Sfatiamo subito il mito secondo il quale “dallo psicologo va chi è malato o chi ha qualcosa che non va”. Si tratta di una credenza erronea e fortunatamente sulla via del tramonto.
Un’alternativa possibile, più felice e fondata, potrebbe essere questa: viene consultato uno psicologo quando una persona vive una condizione problematica, disfunzionale o conflittuale, con se stessa, con gli altri o con il mondo.
Il disagio personale può avere diverse origini, come ad esempio i differenti vissuti legati all’ansia, a stati dell’umore depressivi oppure a comportamenti fobici/evitanti. Ma è anche possibile che la sofferenza, invece che “sintomatica”, possa avere contorni più sfumati e indefiniti: è il caso di quelle particolari crisi identitarie che delle volte possono essere fortemente invalidanti anche nella vita di tutti i giorni. Disagi esistenziali che producono esperienze di smarrimento a partire dalla realtà quotidiana, spesso segnate da una frattura fra un “prima” e un “dopo” che rende precarie e incerte anche le scelte delle consuetudini giornaliere.
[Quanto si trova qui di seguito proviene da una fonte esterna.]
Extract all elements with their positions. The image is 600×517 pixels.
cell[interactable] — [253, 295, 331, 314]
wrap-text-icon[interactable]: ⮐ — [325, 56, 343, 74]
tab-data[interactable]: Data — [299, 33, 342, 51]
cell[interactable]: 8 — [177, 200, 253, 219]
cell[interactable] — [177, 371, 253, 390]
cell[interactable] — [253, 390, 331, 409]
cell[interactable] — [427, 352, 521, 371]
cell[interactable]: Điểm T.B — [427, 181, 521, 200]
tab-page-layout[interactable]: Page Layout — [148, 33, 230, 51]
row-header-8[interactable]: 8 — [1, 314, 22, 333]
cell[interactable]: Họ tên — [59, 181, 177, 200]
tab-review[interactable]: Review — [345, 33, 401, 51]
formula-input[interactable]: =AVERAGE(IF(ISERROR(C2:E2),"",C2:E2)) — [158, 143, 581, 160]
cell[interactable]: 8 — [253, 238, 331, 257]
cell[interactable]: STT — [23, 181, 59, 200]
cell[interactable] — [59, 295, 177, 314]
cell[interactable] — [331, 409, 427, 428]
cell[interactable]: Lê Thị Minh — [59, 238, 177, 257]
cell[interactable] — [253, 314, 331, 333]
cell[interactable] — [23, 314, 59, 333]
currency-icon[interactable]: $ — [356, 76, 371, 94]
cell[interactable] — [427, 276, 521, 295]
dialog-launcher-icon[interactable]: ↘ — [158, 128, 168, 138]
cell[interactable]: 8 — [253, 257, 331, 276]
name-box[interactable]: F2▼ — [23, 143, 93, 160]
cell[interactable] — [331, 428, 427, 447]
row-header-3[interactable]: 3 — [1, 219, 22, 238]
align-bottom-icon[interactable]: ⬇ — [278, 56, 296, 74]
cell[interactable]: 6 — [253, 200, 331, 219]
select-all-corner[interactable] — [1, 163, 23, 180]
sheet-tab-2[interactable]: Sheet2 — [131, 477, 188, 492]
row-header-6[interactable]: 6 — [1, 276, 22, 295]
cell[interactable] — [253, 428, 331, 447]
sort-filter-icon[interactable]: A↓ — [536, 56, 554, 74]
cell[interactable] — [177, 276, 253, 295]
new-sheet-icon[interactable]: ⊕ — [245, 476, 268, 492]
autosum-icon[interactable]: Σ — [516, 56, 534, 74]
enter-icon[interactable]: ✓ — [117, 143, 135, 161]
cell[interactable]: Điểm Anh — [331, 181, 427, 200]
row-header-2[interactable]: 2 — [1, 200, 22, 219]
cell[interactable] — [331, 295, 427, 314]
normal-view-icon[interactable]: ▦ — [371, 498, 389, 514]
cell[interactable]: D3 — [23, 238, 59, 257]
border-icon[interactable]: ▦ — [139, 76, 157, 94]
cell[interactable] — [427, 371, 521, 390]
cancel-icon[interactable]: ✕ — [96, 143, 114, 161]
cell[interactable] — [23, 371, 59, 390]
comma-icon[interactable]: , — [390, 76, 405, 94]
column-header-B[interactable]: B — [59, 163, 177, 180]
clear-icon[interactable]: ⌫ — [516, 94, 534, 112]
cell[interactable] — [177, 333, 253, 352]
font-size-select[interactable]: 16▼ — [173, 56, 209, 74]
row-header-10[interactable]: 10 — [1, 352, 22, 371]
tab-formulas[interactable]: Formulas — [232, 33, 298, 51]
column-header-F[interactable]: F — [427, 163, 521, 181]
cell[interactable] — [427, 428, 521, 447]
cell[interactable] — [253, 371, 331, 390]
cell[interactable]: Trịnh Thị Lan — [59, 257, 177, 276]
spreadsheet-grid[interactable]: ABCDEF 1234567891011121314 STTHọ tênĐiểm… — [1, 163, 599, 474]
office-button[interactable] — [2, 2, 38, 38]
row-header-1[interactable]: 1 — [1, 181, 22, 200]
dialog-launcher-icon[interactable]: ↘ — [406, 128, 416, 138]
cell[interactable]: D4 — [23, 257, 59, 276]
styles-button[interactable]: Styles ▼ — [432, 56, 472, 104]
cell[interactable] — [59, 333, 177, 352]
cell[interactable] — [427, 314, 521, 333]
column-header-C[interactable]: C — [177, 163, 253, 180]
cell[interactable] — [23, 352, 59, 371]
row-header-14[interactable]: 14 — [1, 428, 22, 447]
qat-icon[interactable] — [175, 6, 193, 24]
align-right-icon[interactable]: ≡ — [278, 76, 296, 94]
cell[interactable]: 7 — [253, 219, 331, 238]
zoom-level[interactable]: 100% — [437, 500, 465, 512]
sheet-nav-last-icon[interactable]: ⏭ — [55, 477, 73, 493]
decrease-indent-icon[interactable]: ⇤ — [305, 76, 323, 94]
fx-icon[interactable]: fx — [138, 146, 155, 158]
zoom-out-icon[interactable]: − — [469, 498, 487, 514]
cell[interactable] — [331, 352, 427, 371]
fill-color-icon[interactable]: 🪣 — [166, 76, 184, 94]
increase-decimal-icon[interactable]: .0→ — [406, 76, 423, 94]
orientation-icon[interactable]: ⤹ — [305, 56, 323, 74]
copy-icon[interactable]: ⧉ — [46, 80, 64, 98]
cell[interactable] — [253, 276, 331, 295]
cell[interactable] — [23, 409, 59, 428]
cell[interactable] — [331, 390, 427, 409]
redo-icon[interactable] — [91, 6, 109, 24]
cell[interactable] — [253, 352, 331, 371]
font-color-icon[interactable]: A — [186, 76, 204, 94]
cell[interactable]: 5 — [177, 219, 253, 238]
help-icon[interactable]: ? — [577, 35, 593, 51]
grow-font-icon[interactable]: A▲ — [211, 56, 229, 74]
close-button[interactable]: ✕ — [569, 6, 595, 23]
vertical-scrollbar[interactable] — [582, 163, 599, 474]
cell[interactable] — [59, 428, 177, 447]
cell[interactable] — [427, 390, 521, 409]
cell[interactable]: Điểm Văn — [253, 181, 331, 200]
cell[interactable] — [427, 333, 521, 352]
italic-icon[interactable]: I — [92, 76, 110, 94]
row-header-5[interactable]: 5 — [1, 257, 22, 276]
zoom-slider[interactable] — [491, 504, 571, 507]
La richiesta di un incontro con uno specialista può dipendere anche dalla dimensione relazionale, per non dire il più delle volte. Un noto psicoterapeuta ha recentemente affermato che circa il 70% delle richieste ricevute riguardano questioni sentimentali, o che quantomeno hanno origine da tali aspetti. Possiamo infatti trovarci a dover fare i conti con le classiche problematiche di coppia (“classiche” ma giustamente uniche e irripetibili per chi le vive); situazioni spiacevoli e invalidanti che riguardano la sfera sessuale; questioni più estese e indifferenziate, come nel caso della difficoltà nei rapporti con gli altri individui o nella gestione armonica delle emozioni.
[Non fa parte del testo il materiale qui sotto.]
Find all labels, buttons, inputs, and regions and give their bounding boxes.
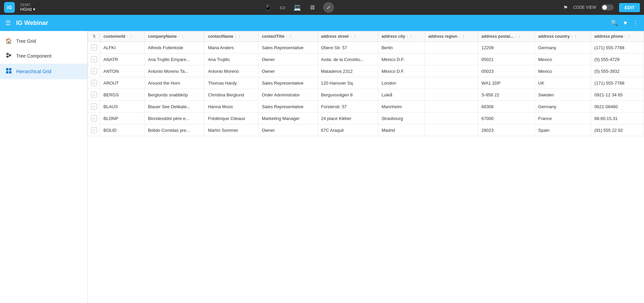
expand-row-button[interactable]: › <box>91 115 97 121</box>
col-header-address-country[interactable]: address country ↑ ⋮ <box>535 31 591 42</box>
cell-addressCity: London <box>378 77 425 89</box>
cell-addressCity: Mannheim <box>378 101 425 113</box>
menu-icon-address-city[interactable]: ⋮ <box>409 35 413 38</box>
row-expand-cell[interactable]: › <box>88 77 100 89</box>
desktop-view-icon[interactable]: 🖥 <box>309 4 315 11</box>
menu-icon-address-region[interactable]: ⋮ <box>462 35 465 38</box>
flag-icon[interactable]: ⚑ <box>563 4 568 11</box>
col-header-contact-title[interactable]: contactTitle ↑ ⋮ <box>258 31 317 42</box>
code-view-toggle[interactable] <box>602 4 614 10</box>
col-header-address-region[interactable]: address region ↑ ⋮ <box>425 31 478 42</box>
col-header-address-phone[interactable]: address phone ↑ ⋮ <box>591 31 644 42</box>
col-header-address-city[interactable]: address city ↑ ⋮ <box>378 31 425 42</box>
cell-contactName: Ana Trujillo <box>205 54 258 65</box>
cell-addressStreet: Obere Str. 57 <box>317 42 378 54</box>
row-expand-cell[interactable]: › <box>88 101 100 113</box>
header-icons: 🔍 ♥ ⋮ <box>611 19 639 27</box>
cell-companyName: Around the Horn <box>144 77 204 89</box>
menu-icon-contact-title[interactable]: ⋮ <box>289 35 292 38</box>
svg-rect-7 <box>6 71 8 73</box>
cell-contactTitle: Order Administrator <box>258 89 317 101</box>
col-header-customer-id[interactable]: customerId ↑ ⋮ <box>100 31 145 42</box>
dropdown-chevron[interactable]: ▾ <box>33 7 35 12</box>
cell-addressPhone: (171) 555-7788 <box>591 42 644 54</box>
fullscreen-button[interactable]: ⤢ <box>323 2 334 13</box>
col-header-company-name[interactable]: companyName ↑ ⋮ <box>144 31 204 42</box>
sidebar-item-tree-component-label: Tree Component <box>16 53 52 59</box>
cell-contactName: Martín Sommer <box>205 124 258 136</box>
row-expand-cell[interactable]: › <box>88 54 100 65</box>
grid-container[interactable]: ⇅ customerId ↑ ⋮ companyName <box>88 31 644 303</box>
svg-rect-2 <box>9 54 11 56</box>
sort-icon-customer-id: ↑ <box>127 35 128 38</box>
cell-addressCity: Berlin <box>378 42 425 54</box>
more-options-icon[interactable]: ⋮ <box>633 19 639 27</box>
cell-addressRegion <box>425 101 478 113</box>
cell-contactTitle: Owner <box>258 54 317 65</box>
expand-row-button[interactable]: › <box>91 127 97 133</box>
table-row: ›BLAUSBlauer See Delikate...Hanna MoosSa… <box>88 101 644 113</box>
cell-addressPhone: (171) 555-7788 <box>591 77 644 89</box>
sort-icon-address-phone: ↑ <box>624 35 626 38</box>
cell-addressRegion <box>425 65 478 77</box>
expand-row-button[interactable]: › <box>91 92 97 98</box>
svg-rect-6 <box>6 68 8 70</box>
col-header-address-postal[interactable]: address postal... ↑ ⋮ <box>478 31 534 42</box>
menu-icon-address-country[interactable]: ⋮ <box>574 35 577 38</box>
cell-contactName: Maria Anders <box>205 42 258 54</box>
sidebar-item-tree-grid[interactable]: 🏠 Tree Grid <box>0 34 87 48</box>
cell-addressPostal: S-958 22 <box>478 89 534 101</box>
expand-row-button[interactable]: › <box>91 68 97 74</box>
table-row: ›BERGSBerglunds snabbköpChristina Berglu… <box>88 89 644 101</box>
cell-contactTitle: Sales Representative <box>258 42 317 54</box>
cell-companyName: Blauer See Delikate... <box>144 101 204 113</box>
menu-icon-customer-id[interactable]: ⋮ <box>130 35 133 38</box>
main-content: ⇅ customerId ↑ ⋮ companyName <box>88 31 644 303</box>
cell-addressStreet: 24 place Kléber <box>317 113 378 124</box>
hierarchical-grid-table: ⇅ customerId ↑ ⋮ companyName <box>88 31 644 136</box>
cell-addressCity: Madrid <box>378 124 425 136</box>
heart-icon[interactable]: ♥ <box>623 20 627 27</box>
menu-icon-contact-name[interactable]: ⋮ <box>238 35 241 38</box>
cell-addressCountry: Spain <box>535 124 591 136</box>
expand-row-button[interactable]: › <box>91 56 97 62</box>
laptop-view-icon[interactable]: 💻 <box>294 4 301 11</box>
cell-addressPostal: 05021 <box>478 54 534 65</box>
sidebar-item-hierarchical-grid[interactable]: Hierarchical Grid <box>0 64 87 79</box>
sidebar-item-tree-component[interactable]: Tree Component <box>0 48 87 64</box>
cell-addressStreet: Avda. de la Constitu... <box>317 54 378 65</box>
code-view-label: CODE VIEW <box>573 5 596 10</box>
menu-icon-address-street[interactable]: ⋮ <box>353 35 357 38</box>
sort-icon-address-street: ↑ <box>350 35 352 38</box>
col-header-address-street[interactable]: address street ↑ ⋮ <box>317 31 378 42</box>
expand-all-icon[interactable]: ⇅ <box>92 34 96 39</box>
edit-button[interactable]: EDIT <box>619 3 640 12</box>
col-header-contact-name[interactable]: contactName ↑ ⋮ <box>205 31 258 42</box>
menu-icon-address-phone[interactable]: ⋮ <box>627 35 631 38</box>
expand-row-button[interactable]: › <box>91 103 97 110</box>
row-expand-cell[interactable]: › <box>88 89 100 101</box>
cell-addressPhone: (5) 555-4729 <box>591 54 644 65</box>
menu-icon-company-name[interactable]: ⋮ <box>181 35 184 38</box>
mobile-view-icon[interactable]: 📱 <box>264 4 272 11</box>
tablet-view-icon[interactable]: ▭ <box>280 4 285 11</box>
table-row: ›BOLIDBólido Comidas pre...Martín Sommer… <box>88 124 644 136</box>
app-header: ☰ IG Webinar 🔍 ♥ ⋮ <box>0 15 644 31</box>
cell-contactTitle: Sales Representative <box>258 101 317 113</box>
cell-addressPhone: 0621-08460 <box>591 101 644 113</box>
cell-addressRegion <box>425 42 478 54</box>
menu-icon-address-postal[interactable]: ⋮ <box>518 35 521 38</box>
cell-addressRegion <box>425 124 478 136</box>
cell-contactName: Frédérique Citeaux <box>205 113 258 124</box>
cell-companyName: Blondesddsl père e... <box>144 113 204 124</box>
search-icon[interactable]: 🔍 <box>611 19 618 27</box>
expand-row-button[interactable]: › <box>91 80 97 86</box>
cell-addressPostal: 12209 <box>478 42 534 54</box>
row-expand-cell[interactable]: › <box>88 113 100 124</box>
row-expand-cell[interactable]: › <box>88 42 100 54</box>
row-expand-cell[interactable]: › <box>88 124 100 136</box>
row-expand-cell[interactable]: › <box>88 65 100 77</box>
cell-addressRegion <box>425 113 478 124</box>
hamburger-menu-icon[interactable]: ☰ <box>5 19 11 27</box>
expand-row-button[interactable]: › <box>91 44 97 51</box>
Ma non dimentichiamo che anche i contesti che abitiamo possono rivelarsi portatori di disagio. Uno dei casi più discussi è il cosiddetto “burn-out”, che può emergere fra gli operatori delle aziende sanitarie ma non solo. In generale, si riscontrano situazioni di stress cronico, che una persona sperimenta in relazione all’organizzazione di cui fa parte, alla comunità o ai gruppi che frequenta e per lei significativi; eventi stressanti che tendono a sfogarsi a livello corporeo, minando il benessere psicocorporeo in senso totale.
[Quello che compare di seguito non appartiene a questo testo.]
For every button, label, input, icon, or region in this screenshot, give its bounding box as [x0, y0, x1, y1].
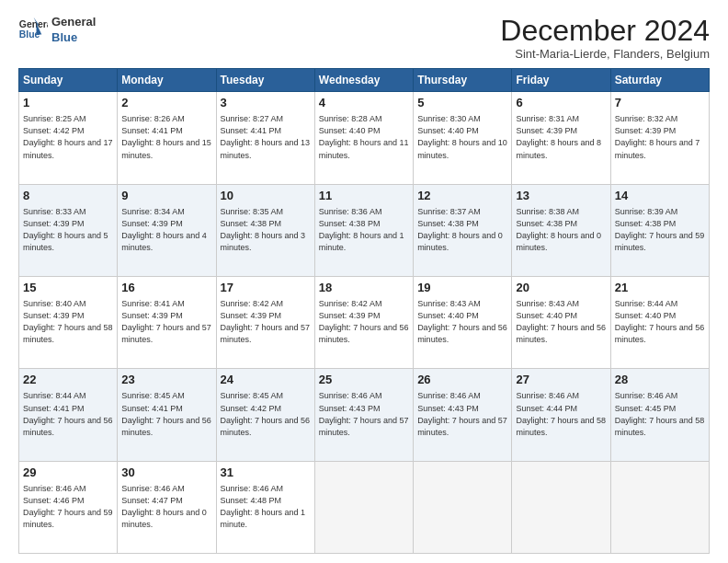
calendar-cell: 23Sunrise: 8:45 AMSunset: 4:41 PMDayligh… [118, 369, 216, 461]
calendar-cell: 24Sunrise: 8:45 AMSunset: 4:42 PMDayligh… [216, 369, 314, 461]
day-number: 15 [23, 280, 113, 296]
calendar-cell: 7Sunrise: 8:32 AMSunset: 4:39 PMDaylight… [610, 92, 709, 184]
day-info: Sunrise: 8:39 AMSunset: 4:38 PMDaylight:… [615, 206, 705, 254]
calendar-cell: 12Sunrise: 8:37 AMSunset: 4:38 PMDayligh… [414, 184, 512, 276]
day-info: Sunrise: 8:46 AMSunset: 4:46 PMDaylight:… [23, 483, 113, 531]
day-info: Sunrise: 8:42 AMSunset: 4:39 PMDaylight:… [221, 298, 311, 346]
day-number: 30 [121, 465, 211, 481]
day-number: 8 [23, 188, 113, 204]
day-info: Sunrise: 8:46 AMSunset: 4:44 PMDaylight:… [516, 390, 606, 438]
calendar-cell: 16Sunrise: 8:41 AMSunset: 4:39 PMDayligh… [118, 276, 216, 368]
day-info: Sunrise: 8:36 AMSunset: 4:38 PMDaylight:… [319, 206, 409, 254]
day-number: 1 [23, 95, 113, 111]
day-number: 6 [516, 95, 606, 111]
col-header-saturday: Saturday [610, 69, 709, 92]
day-info: Sunrise: 8:40 AMSunset: 4:39 PMDaylight:… [23, 298, 113, 346]
day-info: Sunrise: 8:46 AMSunset: 4:48 PMDaylight:… [221, 483, 311, 531]
day-number: 4 [319, 95, 409, 111]
calendar-table: SundayMondayTuesdayWednesdayThursdayFrid… [18, 68, 710, 554]
calendar-cell: 11Sunrise: 8:36 AMSunset: 4:38 PMDayligh… [314, 184, 413, 276]
day-number: 24 [221, 372, 311, 388]
calendar-cell: 29Sunrise: 8:46 AMSunset: 4:46 PMDayligh… [19, 461, 118, 553]
calendar-cell: 18Sunrise: 8:42 AMSunset: 4:39 PMDayligh… [314, 276, 413, 368]
day-number: 11 [319, 188, 409, 204]
calendar-cell [414, 461, 512, 553]
calendar-cell: 6Sunrise: 8:31 AMSunset: 4:39 PMDaylight… [512, 92, 610, 184]
calendar-cell: 15Sunrise: 8:40 AMSunset: 4:39 PMDayligh… [19, 276, 118, 368]
day-info: Sunrise: 8:25 AMSunset: 4:42 PMDaylight:… [23, 113, 113, 161]
logo: General Blue General Blue [18, 15, 96, 46]
col-header-sunday: Sunday [19, 69, 118, 92]
logo-general: General [51, 15, 96, 30]
day-info: Sunrise: 8:46 AMSunset: 4:43 PMDaylight:… [319, 390, 409, 438]
calendar-cell: 26Sunrise: 8:46 AMSunset: 4:43 PMDayligh… [414, 369, 512, 461]
calendar-cell [314, 461, 413, 553]
day-info: Sunrise: 8:35 AMSunset: 4:38 PMDaylight:… [221, 206, 311, 254]
calendar-cell: 14Sunrise: 8:39 AMSunset: 4:38 PMDayligh… [610, 184, 709, 276]
month-title: December 2024 [500, 15, 710, 47]
day-info: Sunrise: 8:33 AMSunset: 4:39 PMDaylight:… [23, 206, 113, 254]
logo-blue: Blue [51, 30, 96, 46]
day-number: 14 [615, 188, 705, 204]
calendar-cell: 10Sunrise: 8:35 AMSunset: 4:38 PMDayligh… [216, 184, 314, 276]
calendar-cell: 22Sunrise: 8:44 AMSunset: 4:41 PMDayligh… [19, 369, 118, 461]
day-number: 3 [221, 95, 311, 111]
day-number: 28 [615, 372, 705, 388]
day-number: 10 [221, 188, 311, 204]
calendar-cell [610, 461, 709, 553]
day-info: Sunrise: 8:38 AMSunset: 4:38 PMDaylight:… [516, 206, 606, 254]
day-number: 23 [121, 372, 211, 388]
calendar-cell: 2Sunrise: 8:26 AMSunset: 4:41 PMDaylight… [118, 92, 216, 184]
calendar-cell: 30Sunrise: 8:46 AMSunset: 4:47 PMDayligh… [118, 461, 216, 553]
calendar-cell: 1Sunrise: 8:25 AMSunset: 4:42 PMDaylight… [19, 92, 118, 184]
svg-text:General: General [19, 19, 48, 29]
day-info: Sunrise: 8:26 AMSunset: 4:41 PMDaylight:… [121, 113, 211, 161]
col-header-wednesday: Wednesday [314, 69, 413, 92]
calendar-cell: 3Sunrise: 8:27 AMSunset: 4:41 PMDaylight… [216, 92, 314, 184]
day-info: Sunrise: 8:32 AMSunset: 4:39 PMDaylight:… [615, 113, 705, 161]
day-number: 21 [615, 280, 705, 296]
day-info: Sunrise: 8:30 AMSunset: 4:40 PMDaylight:… [417, 113, 507, 161]
day-info: Sunrise: 8:45 AMSunset: 4:41 PMDaylight:… [121, 390, 211, 438]
day-number: 2 [121, 95, 211, 111]
day-number: 27 [516, 372, 606, 388]
calendar-cell: 17Sunrise: 8:42 AMSunset: 4:39 PMDayligh… [216, 276, 314, 368]
calendar-cell: 5Sunrise: 8:30 AMSunset: 4:40 PMDaylight… [414, 92, 512, 184]
page: General Blue General Blue December 2024 … [0, 0, 728, 563]
col-header-monday: Monday [118, 69, 216, 92]
day-info: Sunrise: 8:31 AMSunset: 4:39 PMDaylight:… [516, 113, 606, 161]
calendar-cell: 13Sunrise: 8:38 AMSunset: 4:38 PMDayligh… [512, 184, 610, 276]
title-block: December 2024 Sint-Maria-Lierde, Flander… [500, 15, 710, 61]
calendar-cell: 8Sunrise: 8:33 AMSunset: 4:39 PMDaylight… [19, 184, 118, 276]
day-number: 7 [615, 95, 705, 111]
day-number: 29 [23, 465, 113, 481]
day-info: Sunrise: 8:43 AMSunset: 4:40 PMDaylight:… [516, 298, 606, 346]
day-number: 16 [121, 280, 211, 296]
day-number: 13 [516, 188, 606, 204]
day-info: Sunrise: 8:46 AMSunset: 4:45 PMDaylight:… [615, 390, 705, 438]
logo-icon: General Blue [18, 17, 48, 43]
calendar-cell: 28Sunrise: 8:46 AMSunset: 4:45 PMDayligh… [610, 369, 709, 461]
calendar-cell: 20Sunrise: 8:43 AMSunset: 4:40 PMDayligh… [512, 276, 610, 368]
day-number: 25 [319, 372, 409, 388]
day-number: 17 [221, 280, 311, 296]
day-number: 19 [417, 280, 507, 296]
location: Sint-Maria-Lierde, Flanders, Belgium [500, 47, 710, 61]
day-info: Sunrise: 8:46 AMSunset: 4:47 PMDaylight:… [121, 483, 211, 531]
day-info: Sunrise: 8:43 AMSunset: 4:40 PMDaylight:… [417, 298, 507, 346]
day-info: Sunrise: 8:45 AMSunset: 4:42 PMDaylight:… [221, 390, 311, 438]
day-number: 18 [319, 280, 409, 296]
col-header-thursday: Thursday [414, 69, 512, 92]
day-info: Sunrise: 8:44 AMSunset: 4:40 PMDaylight:… [615, 298, 705, 346]
day-info: Sunrise: 8:27 AMSunset: 4:41 PMDaylight:… [221, 113, 311, 161]
day-info: Sunrise: 8:46 AMSunset: 4:43 PMDaylight:… [417, 390, 507, 438]
calendar-cell: 21Sunrise: 8:44 AMSunset: 4:40 PMDayligh… [610, 276, 709, 368]
day-info: Sunrise: 8:41 AMSunset: 4:39 PMDaylight:… [121, 298, 211, 346]
day-info: Sunrise: 8:28 AMSunset: 4:40 PMDaylight:… [319, 113, 409, 161]
calendar-cell: 27Sunrise: 8:46 AMSunset: 4:44 PMDayligh… [512, 369, 610, 461]
header: General Blue General Blue December 2024 … [18, 15, 710, 61]
calendar-cell: 9Sunrise: 8:34 AMSunset: 4:39 PMDaylight… [118, 184, 216, 276]
day-info: Sunrise: 8:37 AMSunset: 4:38 PMDaylight:… [417, 206, 507, 254]
day-info: Sunrise: 8:34 AMSunset: 4:39 PMDaylight:… [121, 206, 211, 254]
col-header-tuesday: Tuesday [216, 69, 314, 92]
Fortunatamente oggi esistono alcuni modelli clinici che lo psicologo adatta alla storia e alla realtà della persona, per esempio il modello interattivo-relazionale di cui mi avvalgo e che continuo ad affinare. Questi modelli di intervento permettono il raggiungimento di obiettivi secondo criteri di maggiore efficienza (ovvero evitando che i tempi siano eccessivamente lunghi). Ciò è stato reso possibile da un panorama trasformato sotto il profilo di nuovi e più efficaci strumenti conoscitivi e operativi, ma anche rispetto alle cambiate esigenze dell’utenza. Penso, in primis, alle minori disponibilità economiche delle quali oggi è importante tenere conto.